Review your estate plan both periodically and following major life changes to determine whether or not it reflects your intent. For many couples, a life-changing moment occurs when children/grandchildren are born or become adults; when one or both partners retires; or you move. Additionally,  unforeseen circumstances may arise that cause a marital agreement to become unconscionable such as one spouse becomes ill and can no longer work and support themself.  In such instances—or if doubts and questions arise—consult with a local family lawyer or an estate planning attorney.

Protect important information

Keep important documents in a secure physical or digital location that both you and your partner can access. These should include recent income tax returns, social security numbers, online account usernames and passwords, personal balance sheet information, birth and marriage certificate, passports and key account numbers, such as for credit cards and household utilities. Transparency promotes trust and peace of mind.

Celebrate what the two of you have accomplished together—and begin planning for your next chapter. You may find that your priorities and the ways you want to spend your time are changing. How will you find purpose and satisfaction when you stop working? If there are differences, try to find a solid middle ground. If one of you is still working, discuss how you will manage different schedules and life rhythms. Among the many other things to consider:

Evaluate lifestyle choices

Where will you live? If you will maintain residences in multiple jurisdictions, be sure to follow all legal protocols if you plan to claim residency for tax purposes in your new state. Additionally, consider speaking with an estate planning lawyer about putting your out-of-state home in a revocable trust, so that you will not be subject to probate in multiple states.

How will you spend your time once you stop working?
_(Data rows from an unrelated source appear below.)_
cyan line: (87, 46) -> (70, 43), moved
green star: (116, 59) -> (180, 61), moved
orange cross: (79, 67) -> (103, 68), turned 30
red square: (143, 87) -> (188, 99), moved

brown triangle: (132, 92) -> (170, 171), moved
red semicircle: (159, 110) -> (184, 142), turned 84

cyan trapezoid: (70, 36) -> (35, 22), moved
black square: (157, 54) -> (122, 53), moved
Board memberships? Volunteer work? Time with family? Travel? Hobbies? Learning new skills? It can be both exhilarating and challenging to have the freedom to spend your time as you like. Setting personal/social goals can make life after work more satisfying. Many people find they spend more money in their first decade of retirement; often, because they give more to family. Expenses tend to decrease in the middle years of retirement, and increase again in later years, primarily due to healthcare and charitable giving.

How do you each feel about healthcare in retirement? Medicare eligibility begins at age 65; you will need interim healthcare coverage if you retire earlier. Enrolling in Medicare can be complex given the options you must choose from, so you may wish to seek professional assistance. Moreover, you may need new coverage for family members who were previously covered by your employer’s health plan during your working years. Finally, do you want to age in your own home or move to a retirement community that has nursing or assisted living capabilities should you need them?

Get organized

Would both partners feel empowered to make critical financial decisions in the event of a sudden death, incapacity, or other emergency? If not, it’s time to get organized, especially if only one of you handles the day-to-day finances. Make sure you both know where important records are kept, from which accounts bills are paid, and which trusted advisors to call upon to help you.

Consider your legacy

How do you want to be remembered? Do you want to contribute to the well-being of future generations of your family? Support your community or faith? Help sustain a charity or educational institution? Make sure your estate plans accurately reflect your wishes for the disposition of your assets after you are both gone.

Whether your relationship is new or well-established, your J.P. Morgan team is here to support your financial life as a couple. Your team can also provide you with additional information on the many topics covered in this article.


1.Provisions in a revocable trust can be altered or canceled by the originator/grantor of the trust, who will receive any income earned by the trust during their lifetime. At their death, trust property will transfer to the trust’s beneficiaries.